Problem statement:
Every record below, from first to last, should be copied exactly; leave the pictures out.

Data listing:
"""

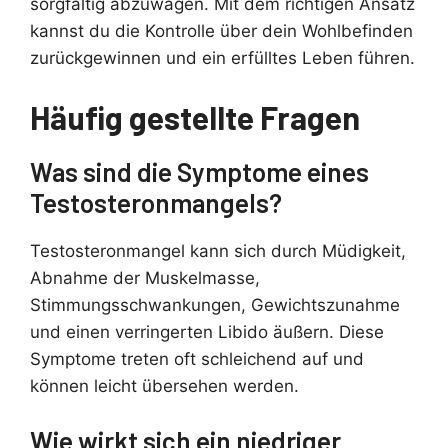
sorgfältig abzuwägen. Mit dem richtigen Ansatz
kannst du die Kontrolle über dein Wohlbefinden
zurückgewinnen und ein erfülltes Leben führen.
Häufig gestellte Fragen
Was sind die Symptome eines
Testosteronmangels?
Testosteronmangel kann sich durch Müdigkeit,
Abnahme der Muskelmasse,
Stimmungsschwankungen, Gewichtszunahme
und einen verringerten Libido äußern. Diese
Symptome treten oft schleichend auf und
können leicht übersehen werden.
Wie wirkt sich ein niedriger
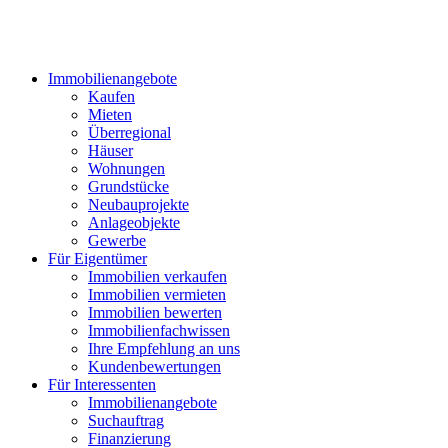
Immobilienangebote
Kaufen
Mieten
Überregional
Häuser
Wohnungen
Grundstücke
Neubauprojekte
Anlageobjekte
Gewerbe
Für Eigentümer
Immobilien verkaufen
Immobilien vermieten
Immobilien bewerten
Immobilienfachwissen
Ihre Empfehlung an uns
Kundenbewertungen
Für Interessenten
Immobilienangebote
Suchauftrag
Finanzierung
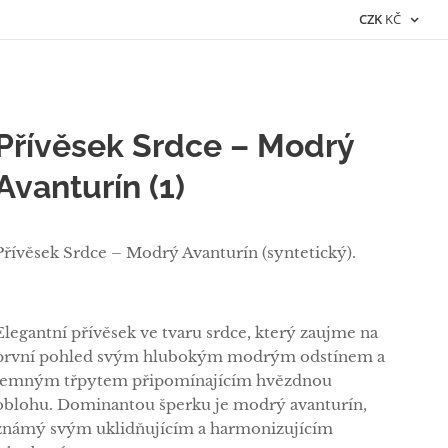
CZK
KČ
Přívěsek Srdce – Modrý
Avanturín (1)
Přívěsek Srdce – Modrý Avanturín (syntetický).
Elegantní přívěsek ve tvaru srdce, který zaujme na
první pohled svým hlubokým modrým odstínem a
jemným třpytem připomínajícím hvězdnou
oblohu. Dominantou šperku je modrý avanturín,
známý svým uklidňujícím a harmonizujícím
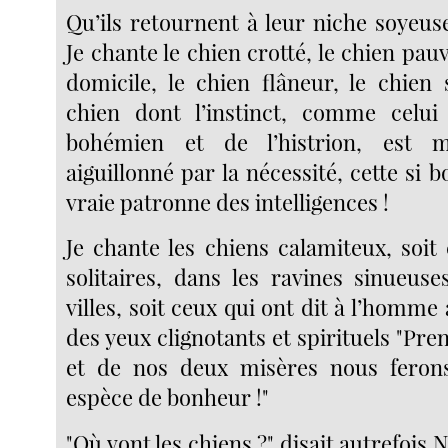
Qu’ils retournent à leur niche soyeus
Je chante le chien crotté, le chien pauv
domicile, le chien flâneur, le chien 
chien dont l’instinct, comme celu
bohémien et de l’histrion, est m
aiguillonné par la nécessité, cette si 
vraie patronne des intelligences !
Je chante les chiens calamiteux, soit
solitaires, dans les ravines sinueu
villes, soit ceux qui ont dit à l’homm
des yeux clignotants et spirituels "Pre
et de nos deux misères nous feron
espèce de bonheur !"
"Où vont les chiens ?" disait autrefois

"""

Result below:
sorgfältig abzuwägen. Mit dem richtigen Ansatz
kannst du die Kontrolle über dein Wohlbefinden
zurückgewinnen und ein erfülltes Leben führen.
Häufig gestellte Fragen
Was sind die Symptome eines
Testosteronmangels?
Testosteronmangel kann sich durch Müdigkeit,
Abnahme der Muskelmasse,
Stimmungsschwankungen, Gewichtszunahme
und einen verringerten Libido äußern. Diese
Symptome treten oft schleichend auf und
können leicht übersehen werden.
Wie wirkt sich ein niedriger
Immobilienangebote
Kaufen
Mieten
Überregional
Häuser
Wohnungen
Grundstücke
Neubauprojekte
Anlageobjekte
Gewerbe
Für Eigentümer
Immobilien verkaufen
Immobilien vermieten
Immobilien bewerten
Immobilienfachwissen
Ihre Empfehlung an uns
Kundenbewertungen
Für Interessenten
Immobilienangebote
Suchauftrag
Finanzierung
CZK
KČ
Přívěsek Srdce – Modrý
Avanturín (1)
Přívěsek Srdce – Modrý Avanturín (syntetický).
Elegantní přívěsek ve tvaru srdce, který zaujme na
první pohled svým hlubokým modrým odstínem a
jemným třpytem připomínajícím hvězdnou
oblohu. Dominantou šperku je modrý avanturín,
známý svým uklidňujícím a harmonizujícím
Qu’ils retournent à leur niche soyeus
Je chante le chien crotté, le chien pauv
domicile, le chien flâneur, le chien 
chien dont l’instinct, comme celu
bohémien et de l’histrion, est m
aiguillonné par la nécessité, cette si 
vraie patronne des intelligences !
Je chante les chiens calamiteux, soit
solitaires, dans les ravines sinueu
villes, soit ceux qui ont dit à l’homm
des yeux clignotants et spirituels "Pre
et de nos deux misères nous feron
espèce de bonheur !"
"Où vont les chiens ?" disait autrefois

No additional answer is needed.